Nodes Browser

ComfyDeploy: How GeminiOllama ComfyUI Extension works in ComfyUI?

What is GeminiOllama ComfyUI Extension?

This extension integrates Google's Gemini API and Ollama into ComfyUI, allowing users to leverage these powerful language models directly within their ComfyUI workflows.

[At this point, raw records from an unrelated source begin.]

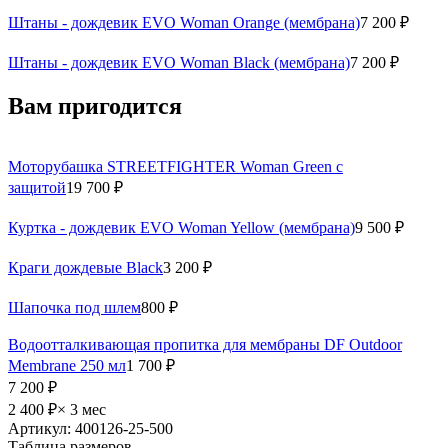
Штаны - дождевик EVO Woman Orange (мембрана)
7 200 ₽
Штаны - дождевик EVO Woman Black (мембрана)
7 200 ₽
Вам пригодится
Моторубашка STREETFIGHTER Woman Green с
защитой
19 700 ₽
Куртка - дождевик EVO Woman Yellow (мембрана)
9 500 ₽
Краги дождевые Black
3 200 ₽
Шапочка под шлем
800 ₽
Водоотталкивающая пропитка для мембраны DF Outdoor
Membrane 250 мл
1 700 ₽
7 200 ₽
2 400 ₽
× 3 мес
Артикул: 400126-25-500
Таблица размеров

How to install it in ComfyDeploy?

Head over to the machine page

  1. Click on the "Create a new machine" button
  2. Select the Edit build steps
  3. Add a new step -> Custom Node
  4. Search for GeminiOllama ComfyUI Extension and select it
  5. Close the build step dialig and then click on the "Save" button to rebuild the machine

GeminiOllama ComfyUI Extension

This extension integrates Google's Gemini API and Ollama into ComfyUI, allowing users to leverage these powerful language models directly within their ComfyUI workflows.

Features

  • Support for both Gemini and Ollama APIs
  • Text and image input capabilities
  • Streaming option for real-time responses
  • Easy integration with ComfyUI workflows

Installation

  1. Clone this repository into your ComfyUI's custom_nodes directory:

    cd /path/to/ComfyUI/custom_nodes
    git clone https://github.com/yourusername/GeminiOllama.git
    
  2. Install the required dependencies:

    pip install google-generativeai requests vtracer
    

Configuration

Gemini API Key Setup

  1. Go to the Google AI Studio.
  2. Create a new API key or use an existing one.
  3. Copy the API key.
  4. Create a config.json file in the extension directory with the following content:
    {
      "GEMINI_API_KEY": "your_api_key_here"
    }
    

Ollama Setup

  1. Install Ollama by following the instructions on the Ollama GitHub page.
  2. Start the Ollama server (usually runs on http://localhost:11434).
  3. Add the Ollama URL to your config.json:
    {
      "GEMINI_API_KEY": "your_api_key_here",
      "OLLAMA_URL": "http://localhost:11434"
    }
    

Usage

After installation and configuration, a new node called "Gemini Ollama API" will be available in ComfyUI.

Input Parameters

  • api_choice: Choose between "Gemini" and "Ollama"
  • prompt: The text prompt for the AI model
  • gemini_model: Select the Gemini model (for Gemini API)
  • ollama_model: Specify the Ollama model (for Ollama API)
  • stream: Enable/disable streaming responses
  • image (optional): Input image for vision-based tasks

Output

  • text: The generated response from the chosen AI model

Main Functions

  1. get_gemini_api_key(): Retrieves the Gemini API key from the config file.
  2. get_ollama_url(): Gets the Ollama URL from the config file.
  3. generate_content(): Main function to generate content based on the chosen API and parameters.
  4. generate_gemini_content(): Handles content generation for Gemini API.
  5. generate_ollama_content(): Manages content generation for Ollama API.
  6. tensor_to_image(): Converts a tensor to a PIL Image for vision-based tasks.

Contributing

Contributions are welcome! Please feel free to submit a Pull Request.

License

This project is licensed under the MIT License - see the LICENSE file for details.